To reduce common data errors such as duplication, misnamed events, incorrect property values, or incomplete user aliasing, a strong analytics strategy starts with a tracking plan. Many users jump into customer data analytics without first taking the time to create a plan. A hasty integration can cause data quality problems and reduce end user confidence in their results. It can also cost valuable time and effort trying to fix problems after integrating or trying to rewrite historical data. Just as an ounce of prevention is worth a pound of cure, time invested in planning your event pipeline will yield greater returns later on.
What is a Tracking Plan?
A tracking plan is a document that describes which user behaviors to track, why they are important, and how they are defined. When creating your tracking plan, you should keep in mind the developer who has to implement tracking and the end user who needs to answer questions from the data. You should include representation from various departments at your company in the process of creating a tracking plan so that they can document a comprehensive understanding of which user behaviors influence which business and performance metrics.
The following recommendations will help you define a consistent and trustworthy data model to measure your business and analytics goals.
- Assemble a Team -- Websites and digital products are rarely developed by a single creator, so you should include a variety of perspectives in the creation of your tracking plan. A single event, such as a user registration, may appear in multiple customer journeys or impact cross-department KPIs across your business.

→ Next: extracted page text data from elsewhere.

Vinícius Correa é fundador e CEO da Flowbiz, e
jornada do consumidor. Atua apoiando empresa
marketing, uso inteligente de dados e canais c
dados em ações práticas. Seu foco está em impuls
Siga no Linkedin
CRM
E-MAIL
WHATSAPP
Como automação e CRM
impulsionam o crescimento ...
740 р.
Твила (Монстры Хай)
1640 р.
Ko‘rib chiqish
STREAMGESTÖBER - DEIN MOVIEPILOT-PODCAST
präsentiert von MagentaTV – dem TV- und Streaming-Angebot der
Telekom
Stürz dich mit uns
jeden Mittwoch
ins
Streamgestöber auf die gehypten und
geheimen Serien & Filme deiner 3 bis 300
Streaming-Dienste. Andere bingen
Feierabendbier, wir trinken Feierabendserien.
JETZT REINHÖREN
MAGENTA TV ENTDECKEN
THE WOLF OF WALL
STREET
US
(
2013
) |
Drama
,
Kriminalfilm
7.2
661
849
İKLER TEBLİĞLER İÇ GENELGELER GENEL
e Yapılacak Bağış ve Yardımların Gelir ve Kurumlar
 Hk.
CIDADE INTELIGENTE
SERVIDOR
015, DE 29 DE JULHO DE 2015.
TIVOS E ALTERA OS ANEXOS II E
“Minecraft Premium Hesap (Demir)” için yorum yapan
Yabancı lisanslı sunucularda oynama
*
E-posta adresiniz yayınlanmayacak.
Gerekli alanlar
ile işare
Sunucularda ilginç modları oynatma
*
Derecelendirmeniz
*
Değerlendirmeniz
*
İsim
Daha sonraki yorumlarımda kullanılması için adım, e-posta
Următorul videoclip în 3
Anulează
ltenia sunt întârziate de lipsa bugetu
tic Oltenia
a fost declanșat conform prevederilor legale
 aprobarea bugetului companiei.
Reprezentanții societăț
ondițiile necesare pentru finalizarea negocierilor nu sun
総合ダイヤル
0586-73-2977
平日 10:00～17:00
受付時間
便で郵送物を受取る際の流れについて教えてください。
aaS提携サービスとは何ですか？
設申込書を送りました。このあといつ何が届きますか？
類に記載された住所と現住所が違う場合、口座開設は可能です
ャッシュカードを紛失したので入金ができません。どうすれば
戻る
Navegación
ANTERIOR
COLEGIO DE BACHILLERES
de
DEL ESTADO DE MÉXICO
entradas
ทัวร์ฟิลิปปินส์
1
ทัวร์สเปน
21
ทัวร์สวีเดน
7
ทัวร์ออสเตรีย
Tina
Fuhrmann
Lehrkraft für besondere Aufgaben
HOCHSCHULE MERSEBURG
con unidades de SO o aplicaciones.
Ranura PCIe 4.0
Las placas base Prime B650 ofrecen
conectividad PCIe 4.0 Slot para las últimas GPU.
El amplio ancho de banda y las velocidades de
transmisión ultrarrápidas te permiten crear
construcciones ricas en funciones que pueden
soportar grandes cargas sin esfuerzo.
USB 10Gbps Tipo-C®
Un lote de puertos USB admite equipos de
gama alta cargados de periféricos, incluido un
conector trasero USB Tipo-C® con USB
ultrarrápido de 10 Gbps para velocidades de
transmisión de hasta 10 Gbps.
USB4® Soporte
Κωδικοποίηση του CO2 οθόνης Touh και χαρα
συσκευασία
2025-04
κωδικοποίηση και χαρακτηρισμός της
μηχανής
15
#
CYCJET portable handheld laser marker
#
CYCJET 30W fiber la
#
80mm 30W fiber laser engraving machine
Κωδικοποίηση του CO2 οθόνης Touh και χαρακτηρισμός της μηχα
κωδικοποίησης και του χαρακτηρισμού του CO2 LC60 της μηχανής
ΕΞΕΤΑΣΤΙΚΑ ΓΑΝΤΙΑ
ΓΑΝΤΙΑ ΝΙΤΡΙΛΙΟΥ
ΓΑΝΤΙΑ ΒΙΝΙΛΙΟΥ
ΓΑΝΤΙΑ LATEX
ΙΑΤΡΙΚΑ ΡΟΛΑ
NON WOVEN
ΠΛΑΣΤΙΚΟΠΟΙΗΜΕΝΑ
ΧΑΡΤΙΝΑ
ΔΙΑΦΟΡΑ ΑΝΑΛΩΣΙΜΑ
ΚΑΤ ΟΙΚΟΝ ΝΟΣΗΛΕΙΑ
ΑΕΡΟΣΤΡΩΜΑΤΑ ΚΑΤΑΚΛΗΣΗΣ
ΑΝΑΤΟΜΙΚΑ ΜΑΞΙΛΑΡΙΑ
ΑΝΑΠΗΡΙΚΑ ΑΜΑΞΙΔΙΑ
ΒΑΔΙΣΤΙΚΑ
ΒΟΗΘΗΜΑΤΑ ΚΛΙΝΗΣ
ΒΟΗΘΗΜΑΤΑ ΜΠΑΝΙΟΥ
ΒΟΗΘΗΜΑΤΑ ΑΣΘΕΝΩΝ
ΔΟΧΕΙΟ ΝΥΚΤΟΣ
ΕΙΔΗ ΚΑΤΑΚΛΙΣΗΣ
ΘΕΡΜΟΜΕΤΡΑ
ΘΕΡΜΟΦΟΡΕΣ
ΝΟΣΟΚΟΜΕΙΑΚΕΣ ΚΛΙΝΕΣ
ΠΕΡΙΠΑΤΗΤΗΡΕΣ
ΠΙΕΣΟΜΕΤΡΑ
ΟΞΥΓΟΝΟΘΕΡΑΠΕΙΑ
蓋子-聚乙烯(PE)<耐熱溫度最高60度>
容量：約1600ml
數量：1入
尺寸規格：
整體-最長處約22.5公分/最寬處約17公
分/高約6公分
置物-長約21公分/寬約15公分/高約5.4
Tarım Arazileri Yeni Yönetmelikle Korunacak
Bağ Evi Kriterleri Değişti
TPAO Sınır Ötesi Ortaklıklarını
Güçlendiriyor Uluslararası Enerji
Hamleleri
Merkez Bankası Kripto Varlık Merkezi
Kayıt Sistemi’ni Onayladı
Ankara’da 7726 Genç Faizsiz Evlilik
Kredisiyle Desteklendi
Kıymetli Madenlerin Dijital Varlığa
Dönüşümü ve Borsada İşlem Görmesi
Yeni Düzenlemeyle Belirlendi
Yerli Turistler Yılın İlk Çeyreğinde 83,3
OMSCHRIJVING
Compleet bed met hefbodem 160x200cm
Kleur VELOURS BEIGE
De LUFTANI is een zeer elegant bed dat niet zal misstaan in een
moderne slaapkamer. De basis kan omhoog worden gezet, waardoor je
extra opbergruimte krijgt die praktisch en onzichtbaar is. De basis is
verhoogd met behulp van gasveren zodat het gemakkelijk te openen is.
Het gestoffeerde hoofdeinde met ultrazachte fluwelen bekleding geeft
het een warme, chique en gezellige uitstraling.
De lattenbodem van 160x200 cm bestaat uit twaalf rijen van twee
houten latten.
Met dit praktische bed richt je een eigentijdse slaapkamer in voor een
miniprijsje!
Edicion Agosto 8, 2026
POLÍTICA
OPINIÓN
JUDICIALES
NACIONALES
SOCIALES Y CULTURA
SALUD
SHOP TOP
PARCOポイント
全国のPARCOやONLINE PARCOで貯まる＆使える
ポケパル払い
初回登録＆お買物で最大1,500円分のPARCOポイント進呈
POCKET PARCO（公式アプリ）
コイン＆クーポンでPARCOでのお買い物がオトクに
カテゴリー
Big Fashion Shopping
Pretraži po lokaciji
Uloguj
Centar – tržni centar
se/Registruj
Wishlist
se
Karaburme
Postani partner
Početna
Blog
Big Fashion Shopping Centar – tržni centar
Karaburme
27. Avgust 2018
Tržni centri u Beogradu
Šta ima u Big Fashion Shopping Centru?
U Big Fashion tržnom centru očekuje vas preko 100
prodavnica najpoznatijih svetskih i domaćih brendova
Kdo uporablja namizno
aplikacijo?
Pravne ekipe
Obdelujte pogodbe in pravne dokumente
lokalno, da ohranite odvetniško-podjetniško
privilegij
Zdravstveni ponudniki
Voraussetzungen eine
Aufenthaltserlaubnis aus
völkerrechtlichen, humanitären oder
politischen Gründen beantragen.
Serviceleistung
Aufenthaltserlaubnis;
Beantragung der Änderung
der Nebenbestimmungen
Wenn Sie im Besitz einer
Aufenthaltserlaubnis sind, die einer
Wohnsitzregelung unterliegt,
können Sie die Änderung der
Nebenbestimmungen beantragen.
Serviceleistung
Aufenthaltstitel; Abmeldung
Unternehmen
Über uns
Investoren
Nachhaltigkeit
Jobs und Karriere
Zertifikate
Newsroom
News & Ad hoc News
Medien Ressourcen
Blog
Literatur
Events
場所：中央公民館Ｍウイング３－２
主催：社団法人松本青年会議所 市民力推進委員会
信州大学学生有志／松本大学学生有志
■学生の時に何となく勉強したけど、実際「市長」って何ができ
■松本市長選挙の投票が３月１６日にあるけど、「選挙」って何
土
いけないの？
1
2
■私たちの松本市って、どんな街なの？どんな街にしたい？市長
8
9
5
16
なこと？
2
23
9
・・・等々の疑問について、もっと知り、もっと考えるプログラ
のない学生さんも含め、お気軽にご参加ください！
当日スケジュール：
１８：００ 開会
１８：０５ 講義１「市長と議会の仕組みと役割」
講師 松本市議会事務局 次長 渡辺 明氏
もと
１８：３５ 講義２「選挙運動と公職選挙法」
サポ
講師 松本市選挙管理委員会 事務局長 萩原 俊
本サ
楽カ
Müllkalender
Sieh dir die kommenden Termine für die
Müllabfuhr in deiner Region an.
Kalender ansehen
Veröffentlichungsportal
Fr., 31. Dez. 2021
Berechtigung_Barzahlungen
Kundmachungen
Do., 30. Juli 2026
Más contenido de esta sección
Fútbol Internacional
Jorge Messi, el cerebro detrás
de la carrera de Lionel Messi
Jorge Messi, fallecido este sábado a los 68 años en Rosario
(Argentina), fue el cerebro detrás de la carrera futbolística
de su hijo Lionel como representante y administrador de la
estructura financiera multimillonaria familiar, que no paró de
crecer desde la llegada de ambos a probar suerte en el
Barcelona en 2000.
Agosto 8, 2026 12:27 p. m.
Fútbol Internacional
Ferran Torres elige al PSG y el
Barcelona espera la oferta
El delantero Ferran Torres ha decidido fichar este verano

- Identify Key Use Cases -- What about your product or your customers do you want to better understand or improve? For example, your marketing team might be focused on improving the product's user acquisition and sign up conversion. Perhaps your engineering team is most interested in identifying and investigating points of friction in the checkout process. Your customer service team might use event data to investigate common errors or complaints. Once you've prioritized your business goals, you can define the data or events required to measure performance.
- Identify User Actions -- You’ll want to begin thinking about the different steps in your expected customer journeys or user flows and how a customer may progress through them. Mapping out this progression- and its varieties- is important because you are able to visualize what your customer must do to reach the goal event or conversion event.
- Standardize Event Names -- It’s very common for different teams to track events differently, or to use different formal and informal terms to explain user behaviors. For example, the iOS team might track “Purchase” and the Android team tracks “Click Checkout.” A “Registration” event might alternatively be called a “Sign up,” “Enrollment,” “Submission,” or “Application.” Incorporating input from different teams will help you to identify differences and work toward an agreed upon naming convention.
- Build a Data Tracking Model -- A data tracking plan lays out which events to track, where those events go in the code base, and why those events are important to your business. Having a tracking plan benefits all members of your team because it builds consistency and provides a single source of truth. Our basic data model includes the use case event, key properties, source, table, mapping, unique identifier, timestamp, notes, and status. By documenting this information, any user can review the tracking plan to identify the information that they need. For a tracking plan template, reference our article Build a Customer Data Tracking Plan in 3 Easy Steps, available here.
Best Practices
Here are some best practices and suggested considerations when setting up your tracking plan...
- Start Small -- A common mistake is to track everything- every swipe, screen view, click, submit, and subscribe along the entire customer journey. This will produce a lot of data, but it can also produce a lot of noise and it can be difficult to validate. New users might find themselves lost in an overly complex data model or confused about which events can be used to answer their particular questions. We recommend starting with the essentials- a well-defined subset of your total data to answer your top questions as defined in Step 2 above. Once your users are comfortable using Analytics to ask and answer questions using this data, you can add more events later on.
- Identity Management -- in addition to events, it’s important to properly track your users. Read more about how Analytics identifies and aliases unique users here.
Common Questions
- How many events should I track?
The basic Analytics SDK tracks two basic events to get you started: Page Views and Web Sessions. Our most successful customers will build additional events for developing deeper insights. We typically recommend anywhere between 20 to 300 events, depending on the complexity of your product and the number of users on your team. That said, we also recommend that keep it simple- at least when first starting out- so that end users are not overwhelmed by an overly complex data model.
- What events should I track?
You should track any action that is important for completing a process with a measurable outcome, such as signing up for a newsletter or processing an in app purchase. If your team has a documented expected user flow, like a user acquisition funnel, then you should track each step along that customer journey.
- How many properties should I track?
Event properties describe the context of an event. User properties describe the user who performs an event. In both cases, too many properties can become unintelligible and are often unused. Events are capped at 500 properties, but we typically see no more than 100 properties per event.
- Should I collect data on the client or server?
User-initiated actions like page views, button clicks, social shares, and email opens are all typical client-side events. Things like UTM tags, operating system, device type, or cookie data are also easiest to track client-side. Alternatively, because it is more controlled, server-side tracking tends to be more accurate, so it’s best for events that contain sensitive information, such as payment data or personally identifiable information. Generally, client-side data is best used for understanding general trends, while server-side data is best for precise counts and calculations.